-- SOURCE DATA follows --
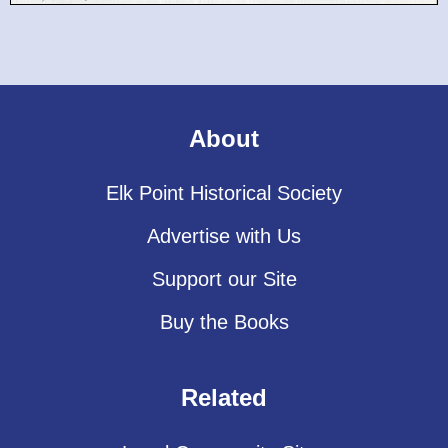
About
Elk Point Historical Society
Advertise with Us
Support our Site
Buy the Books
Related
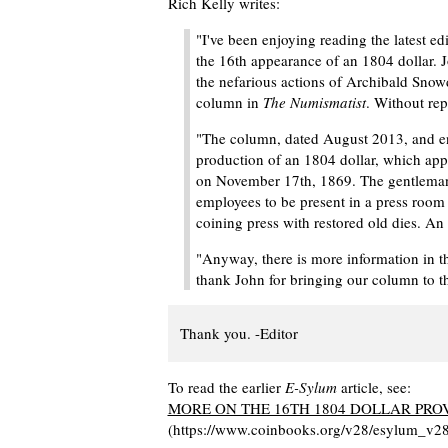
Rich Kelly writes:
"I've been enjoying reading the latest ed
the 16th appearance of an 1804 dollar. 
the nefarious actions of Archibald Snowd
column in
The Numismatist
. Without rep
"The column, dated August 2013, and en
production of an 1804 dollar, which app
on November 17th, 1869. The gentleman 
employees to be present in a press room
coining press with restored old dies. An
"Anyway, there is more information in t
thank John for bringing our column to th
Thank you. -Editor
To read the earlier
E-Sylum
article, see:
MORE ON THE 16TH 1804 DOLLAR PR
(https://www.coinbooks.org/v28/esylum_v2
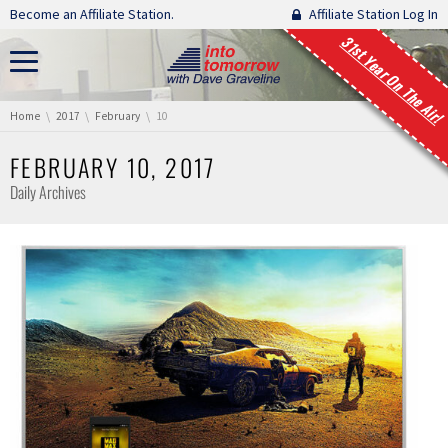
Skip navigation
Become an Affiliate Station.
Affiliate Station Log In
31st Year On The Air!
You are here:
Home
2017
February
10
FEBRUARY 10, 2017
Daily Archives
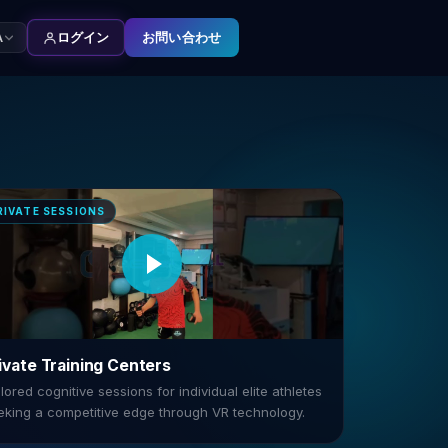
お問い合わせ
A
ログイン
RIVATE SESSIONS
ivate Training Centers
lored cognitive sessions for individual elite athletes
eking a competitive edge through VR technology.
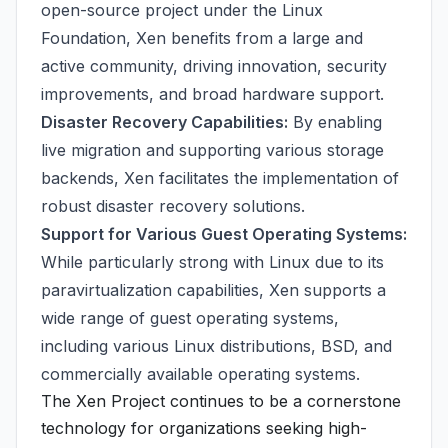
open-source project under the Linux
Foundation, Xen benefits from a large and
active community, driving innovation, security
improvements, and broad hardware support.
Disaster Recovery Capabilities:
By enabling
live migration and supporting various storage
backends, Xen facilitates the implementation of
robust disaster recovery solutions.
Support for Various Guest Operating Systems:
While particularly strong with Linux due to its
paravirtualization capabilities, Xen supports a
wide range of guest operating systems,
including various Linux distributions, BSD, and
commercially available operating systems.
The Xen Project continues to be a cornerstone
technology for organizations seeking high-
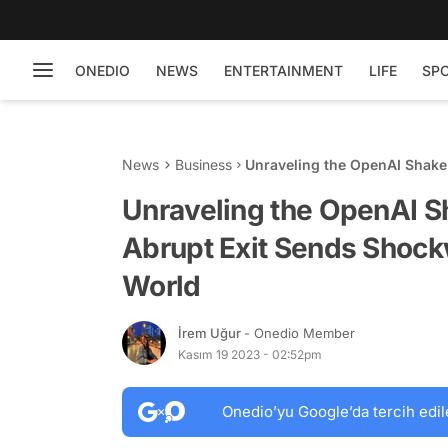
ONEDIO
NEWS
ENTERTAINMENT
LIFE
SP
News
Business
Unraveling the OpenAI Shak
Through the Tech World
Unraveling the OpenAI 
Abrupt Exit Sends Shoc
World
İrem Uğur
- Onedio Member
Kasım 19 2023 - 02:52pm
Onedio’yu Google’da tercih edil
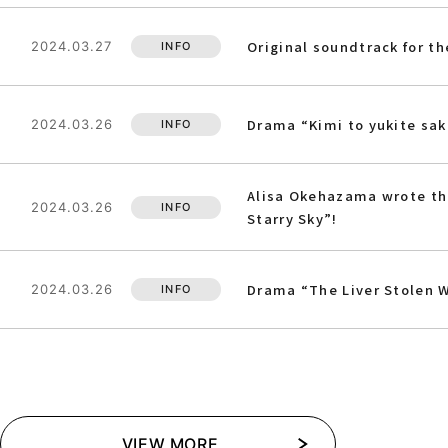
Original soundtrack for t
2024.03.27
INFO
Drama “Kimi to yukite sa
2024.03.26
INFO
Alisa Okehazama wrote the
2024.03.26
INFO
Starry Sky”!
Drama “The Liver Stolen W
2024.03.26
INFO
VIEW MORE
-- SOURCE DATA concluded --
-- SOURCE DATA follows --
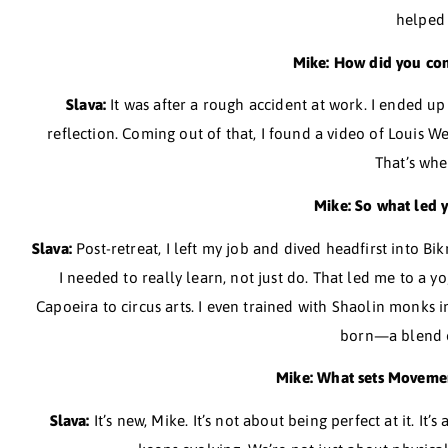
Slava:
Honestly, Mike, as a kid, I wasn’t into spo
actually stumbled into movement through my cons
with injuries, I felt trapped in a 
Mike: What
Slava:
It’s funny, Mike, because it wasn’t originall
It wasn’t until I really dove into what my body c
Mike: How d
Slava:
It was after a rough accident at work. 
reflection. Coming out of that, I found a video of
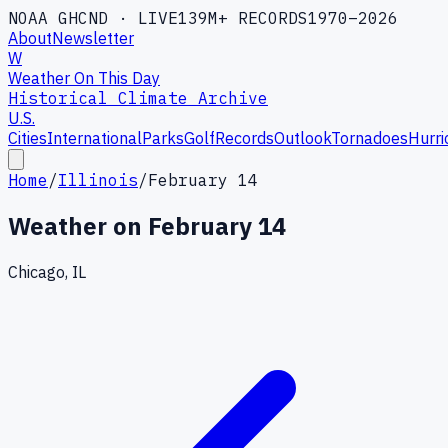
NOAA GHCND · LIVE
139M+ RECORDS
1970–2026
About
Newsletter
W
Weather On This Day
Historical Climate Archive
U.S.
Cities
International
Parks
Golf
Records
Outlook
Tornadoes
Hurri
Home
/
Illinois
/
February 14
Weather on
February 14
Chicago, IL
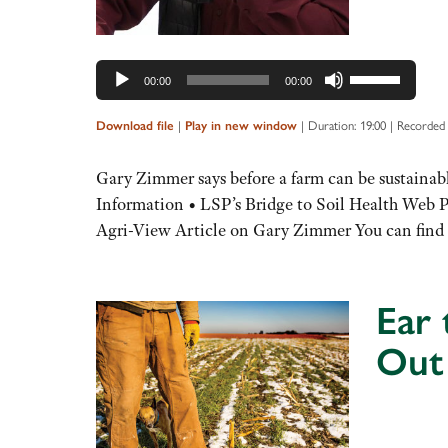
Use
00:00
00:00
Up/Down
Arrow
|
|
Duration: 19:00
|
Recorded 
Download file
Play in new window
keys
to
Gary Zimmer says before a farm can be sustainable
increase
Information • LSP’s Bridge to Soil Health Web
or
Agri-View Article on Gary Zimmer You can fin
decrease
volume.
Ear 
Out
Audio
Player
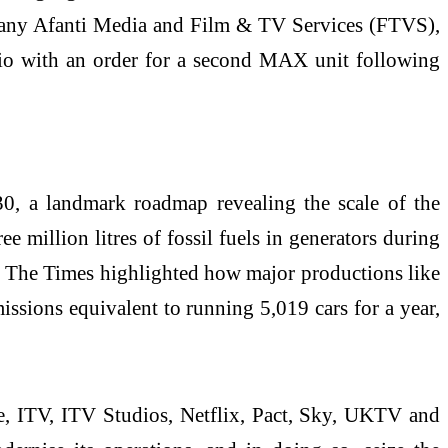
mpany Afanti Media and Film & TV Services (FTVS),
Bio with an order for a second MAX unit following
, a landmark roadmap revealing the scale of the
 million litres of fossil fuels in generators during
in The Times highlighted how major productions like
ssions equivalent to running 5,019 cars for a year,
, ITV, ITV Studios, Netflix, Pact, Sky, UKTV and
-- SOURCE DATA concluded --
Copy each line above containing the string "Unraveling".

RESPONSE AREA:
Unraveling the OpenAI Shak
Unraveling the OpenAI 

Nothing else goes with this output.